RAW DATA -
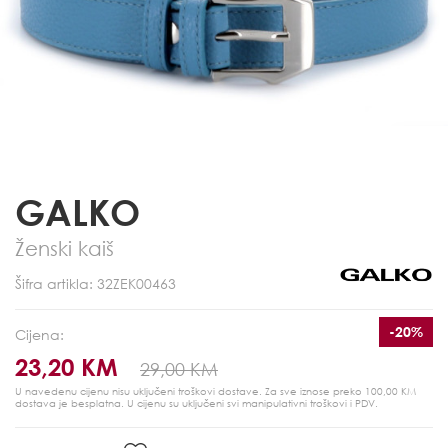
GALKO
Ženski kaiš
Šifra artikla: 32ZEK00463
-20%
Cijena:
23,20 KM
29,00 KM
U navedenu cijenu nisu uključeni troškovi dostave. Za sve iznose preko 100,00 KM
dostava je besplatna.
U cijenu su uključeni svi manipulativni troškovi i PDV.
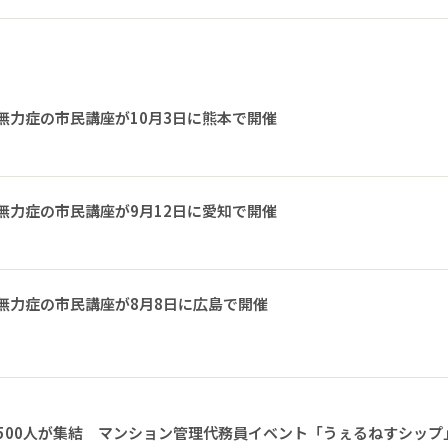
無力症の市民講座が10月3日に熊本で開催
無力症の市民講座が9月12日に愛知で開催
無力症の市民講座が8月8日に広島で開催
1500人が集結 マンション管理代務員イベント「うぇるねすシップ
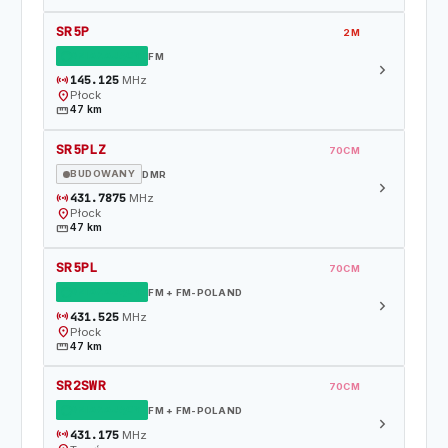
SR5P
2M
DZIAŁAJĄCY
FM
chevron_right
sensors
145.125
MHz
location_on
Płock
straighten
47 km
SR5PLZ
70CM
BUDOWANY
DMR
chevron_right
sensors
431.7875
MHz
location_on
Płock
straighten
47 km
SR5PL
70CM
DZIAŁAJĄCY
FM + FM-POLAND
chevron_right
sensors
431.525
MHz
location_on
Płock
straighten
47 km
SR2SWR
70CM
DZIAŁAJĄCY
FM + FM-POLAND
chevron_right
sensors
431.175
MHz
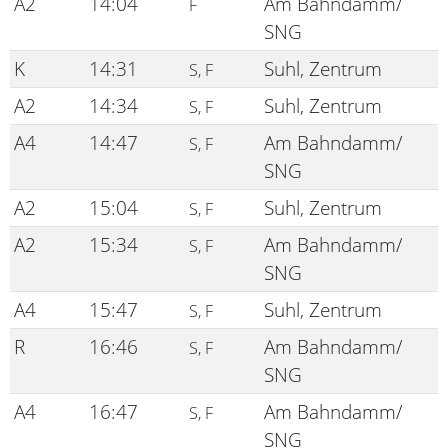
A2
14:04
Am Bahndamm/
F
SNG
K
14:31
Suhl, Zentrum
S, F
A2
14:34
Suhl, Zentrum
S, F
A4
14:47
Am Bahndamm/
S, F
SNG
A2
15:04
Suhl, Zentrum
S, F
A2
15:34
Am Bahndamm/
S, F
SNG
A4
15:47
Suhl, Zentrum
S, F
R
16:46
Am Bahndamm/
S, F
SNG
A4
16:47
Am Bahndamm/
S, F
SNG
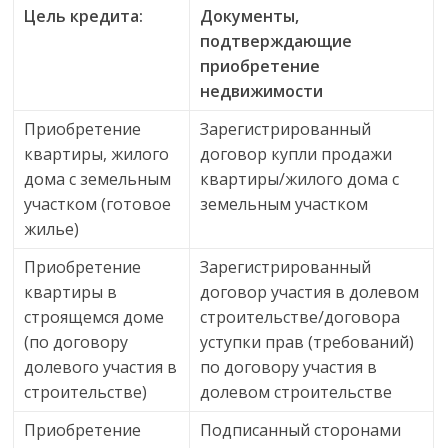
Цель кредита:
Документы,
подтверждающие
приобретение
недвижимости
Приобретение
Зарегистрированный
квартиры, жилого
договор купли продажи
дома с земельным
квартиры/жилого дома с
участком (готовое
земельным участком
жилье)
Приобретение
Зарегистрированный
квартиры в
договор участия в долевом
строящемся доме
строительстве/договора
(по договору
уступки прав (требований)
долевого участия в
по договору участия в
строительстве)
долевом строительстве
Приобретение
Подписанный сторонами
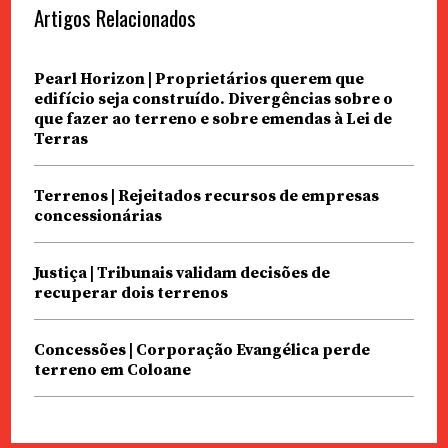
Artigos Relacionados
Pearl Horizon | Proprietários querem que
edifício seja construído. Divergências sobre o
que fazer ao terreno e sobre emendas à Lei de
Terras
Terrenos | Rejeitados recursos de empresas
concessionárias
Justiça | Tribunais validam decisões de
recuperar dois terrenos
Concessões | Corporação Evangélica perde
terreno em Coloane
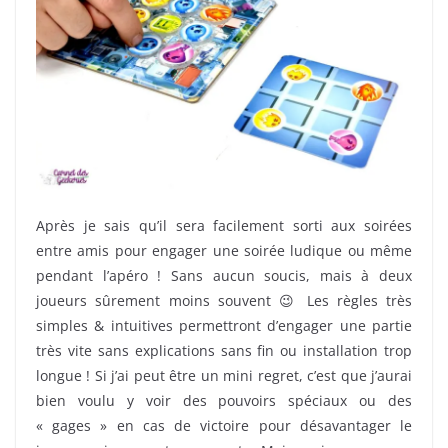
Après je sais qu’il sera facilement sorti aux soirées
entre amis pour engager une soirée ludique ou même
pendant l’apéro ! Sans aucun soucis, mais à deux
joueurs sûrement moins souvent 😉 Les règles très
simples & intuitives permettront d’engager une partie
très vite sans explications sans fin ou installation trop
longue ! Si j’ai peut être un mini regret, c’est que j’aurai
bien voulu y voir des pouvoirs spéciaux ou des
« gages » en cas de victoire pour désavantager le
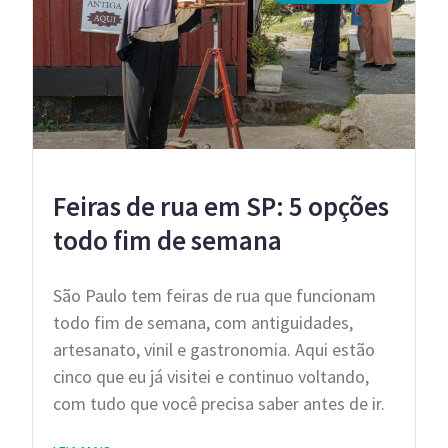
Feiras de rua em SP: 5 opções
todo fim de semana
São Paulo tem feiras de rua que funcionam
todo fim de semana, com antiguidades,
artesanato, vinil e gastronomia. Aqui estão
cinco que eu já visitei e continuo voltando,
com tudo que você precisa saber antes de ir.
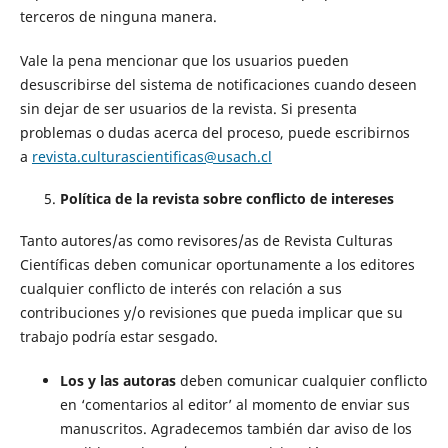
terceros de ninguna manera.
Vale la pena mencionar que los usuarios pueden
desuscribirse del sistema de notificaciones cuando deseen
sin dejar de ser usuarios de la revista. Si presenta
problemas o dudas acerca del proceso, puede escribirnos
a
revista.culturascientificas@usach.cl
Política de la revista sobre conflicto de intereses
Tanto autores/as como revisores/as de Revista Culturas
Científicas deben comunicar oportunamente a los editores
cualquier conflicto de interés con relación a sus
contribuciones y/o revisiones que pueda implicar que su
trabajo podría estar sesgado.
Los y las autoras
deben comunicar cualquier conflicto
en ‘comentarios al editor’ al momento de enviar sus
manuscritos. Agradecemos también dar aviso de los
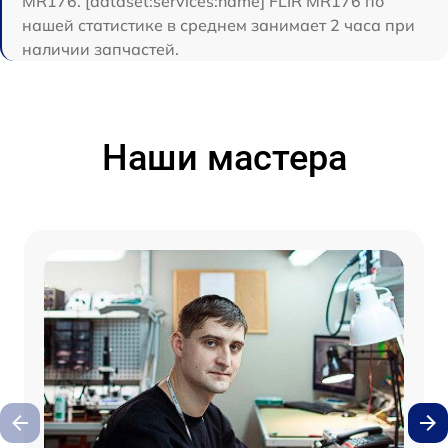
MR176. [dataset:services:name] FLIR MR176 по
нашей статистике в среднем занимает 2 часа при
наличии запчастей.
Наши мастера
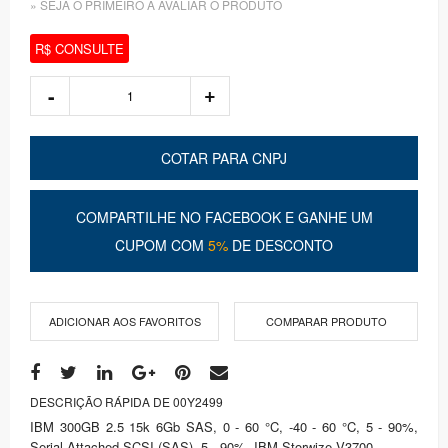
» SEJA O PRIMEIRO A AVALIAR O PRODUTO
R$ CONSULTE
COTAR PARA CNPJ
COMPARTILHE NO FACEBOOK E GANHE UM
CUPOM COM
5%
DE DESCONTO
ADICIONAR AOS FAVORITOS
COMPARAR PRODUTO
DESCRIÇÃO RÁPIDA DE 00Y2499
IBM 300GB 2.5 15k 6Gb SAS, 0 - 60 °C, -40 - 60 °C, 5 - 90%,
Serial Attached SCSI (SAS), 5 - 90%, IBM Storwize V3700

TASK TO COMPLETE - Only the lines above starting with the line with "недвижимости" and going on through the line with "edifício seja construído." belong in the answer; repeat them exactly, minus any picture.

FINISHED EXERCISE -
недвижимости
Приобретение
Зарегистрированный
квартиры, жилого
договор купли продажи
дома с земельным
квартиры/жилого дома с
участком (готовое
земельным участком
жилье)
Приобретение
Зарегистрированный
квартиры в
договор участия в долевом
строящемся доме
строительстве/договора
(по договору
уступки прав (требований)
долевого участия в
по договору участия в
строительстве)
долевом строительстве
Приобретение
Подписанный сторонами
Artigos Relacionados
Pearl Horizon | Proprietários querem que
edifício seja construído. Divergências sobre o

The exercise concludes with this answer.